Однако в вопросах, где непосредственно затрагиваются интересы того или иного участника, консолидированная позиция БРИКС представлена не будет. Наглядным примером обоснованности данного тезиса выступают отмеченные территориальные противоречия между Индией и Китаем, представляющие также угрозу региональной стабильности, которые, тем не менее, не рассматриваются на встречах глав БРИКС, будучи отнесенными в сферу компетенции двусторонних отношений. Другим примером может служить разгоревшийся в конце августа этого года конфликт в Мьянме, государстве находящемся в непосредственной близости к Индии и Китаю. Однако, в повестку дня саммита БРИКС, проходившего в китайском Сямэне, данный конфликт не был включен. Акцент был сделан на проблематике ядерной программы Пхеньяна. В этом аспекте следует отметить, что для Китая Мьянма имеет стратегическое значение с точки зрения реализации «Морского шелкового пути XXI в.», а также снижения зависимости от поставок углеводородов из стран Ближнего Востока через Малаккский пролив.

cabar.asia: Как известно, страны БРИКС стремятся к децентрализации глобальной экономики. Что было сделано или планируется сделать для этого?

Надежда Таткало: Стратегия действий стран БРИКС по децентрализации глобальной экономики эволюционировала с течением времени. Условно, исходя из особенностей предпринимаемых мер, можно обозначить два этапа в ее развитии:

  • первый этап 2008-2014 гг.: попытки оказать влияние на трансформацию существующей модели функционирования международных финансовых институтов;
  • второй этап 2014 г.-настоящее время.: создание собственных финансовых инструментов для преодоления кризисов в развитии мировой экономики.

Первоначальной целью интенсификации политического и экономического диалога между странами БРИКС было реформирование сложившейся мировой валютно-финансовой архитектуры, обеспечивающей доминирование доллара и лидерское положение в ней  развитых стран Запада, для продвижения своих интересов в международных финансовых институтах. Страны-участницы стремились встроиться в существующую международную финансовую систему на новых условиях, учитывающих их интересы.
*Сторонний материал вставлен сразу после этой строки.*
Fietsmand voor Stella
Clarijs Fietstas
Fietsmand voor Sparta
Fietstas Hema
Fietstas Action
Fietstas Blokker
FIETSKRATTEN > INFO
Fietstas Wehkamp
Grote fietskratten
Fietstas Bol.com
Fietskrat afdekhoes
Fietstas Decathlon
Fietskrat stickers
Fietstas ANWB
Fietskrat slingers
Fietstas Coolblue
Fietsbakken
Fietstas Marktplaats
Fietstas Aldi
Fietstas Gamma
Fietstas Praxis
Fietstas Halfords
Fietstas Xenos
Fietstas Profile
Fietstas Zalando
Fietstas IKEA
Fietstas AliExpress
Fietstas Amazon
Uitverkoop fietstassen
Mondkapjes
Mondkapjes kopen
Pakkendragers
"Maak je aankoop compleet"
В этой связи ими были предприняты попытки диалогового продвижения своих интересов:

  • на саммите G20 во Франции в 2008 г. впервые обозначились противоречия между развитыми и развивающимися странами БРИК относительно будущего мировой финансовой системы;
  • на саммите G20 в 2009 г. в Великобритании и последующем первом официальном саммите БРИК в Екатеринбурге страны-участницы объединения уже стали озвучивать конкретные варианты выхода из кризиса мировой финансовой системы: требования увеличить представительство развивающихся государств в международных финансовых институтах, ужесточить контроль над их деятельностью и процедурами назначения сотрудников руководящих звеньев;
  • на саммите ШОС в Екатеринбурге в 2009 в продолжение проблематики саммита БРИК была предложена инициатива создания пула резервных валют для укрепления международной валютной системы.
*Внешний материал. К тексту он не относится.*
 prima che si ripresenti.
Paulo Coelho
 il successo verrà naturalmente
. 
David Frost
Однако риторика саммита G20, проходившего в 2010 г. в Южной Корее, обозначила стремление большинства стран-участниц зафиксировать имеющийся статус-кво в мировой финансовой системе с небольшой поправкой на увеличение квот для развивающихся стран в капитале МВФ в среднесрочной перспективе.

Данные условия вкупе с происходившими событиями в мировой политике («арабская весна», политический кризис в Украине, результировавший в «санкционную войну» между консолидированным Западом и Россией, гражданская война в Сирии) детерминировали переход стран БРИК от стратегии генерирования идей реформирования мировой финансовой системы  к стратегии самостоятельных действий по созданию: а) альтернативных институтов международной финансовой арены – Новый банк развития БРИКС с разрешенным к выпуску объемом капитала  в 100 млрд долл., созданный в 2014 г.; б) благоприятных условий для самостоятельного развития – в 2015 г. сформирован пул условных валютных резервов стран БРИКС в объеме 100 млрд долл., который позволяет обеспечить финансовую поддержку члену БРИКС в случае, если у него возникли проблемы, связанные с обеспеченностью его национальной финансовой системы долларовой ликвидностью.
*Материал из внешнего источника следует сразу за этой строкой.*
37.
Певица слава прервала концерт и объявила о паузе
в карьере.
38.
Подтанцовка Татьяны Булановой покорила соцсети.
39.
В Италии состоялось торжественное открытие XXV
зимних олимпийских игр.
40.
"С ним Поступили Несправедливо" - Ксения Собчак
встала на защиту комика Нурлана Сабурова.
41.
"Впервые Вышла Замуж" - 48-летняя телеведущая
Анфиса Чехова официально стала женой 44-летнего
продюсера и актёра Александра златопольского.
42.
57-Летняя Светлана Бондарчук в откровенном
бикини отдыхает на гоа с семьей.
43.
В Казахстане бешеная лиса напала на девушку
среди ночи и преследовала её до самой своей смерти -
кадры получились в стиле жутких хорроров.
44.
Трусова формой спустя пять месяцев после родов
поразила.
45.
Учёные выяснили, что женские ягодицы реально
При этом нацеленность стран-членов БРИКС на скорейший запуск обозначенных механизмов определяется тем, что уже через два года после подписания соглашения о создании Нового банка развития БРИКС. Советом его директоров были утверждены 7 инфраструктурных проектов для кредитования на сумму более 1,5 млрд долл., а в 2017 г. объемы кредитования должны увеличиться вдвое – до 3 млрд. долл.

cabar.asia: Как Вы оцениваете формат БРИКС+5? В чем необходимость расширения?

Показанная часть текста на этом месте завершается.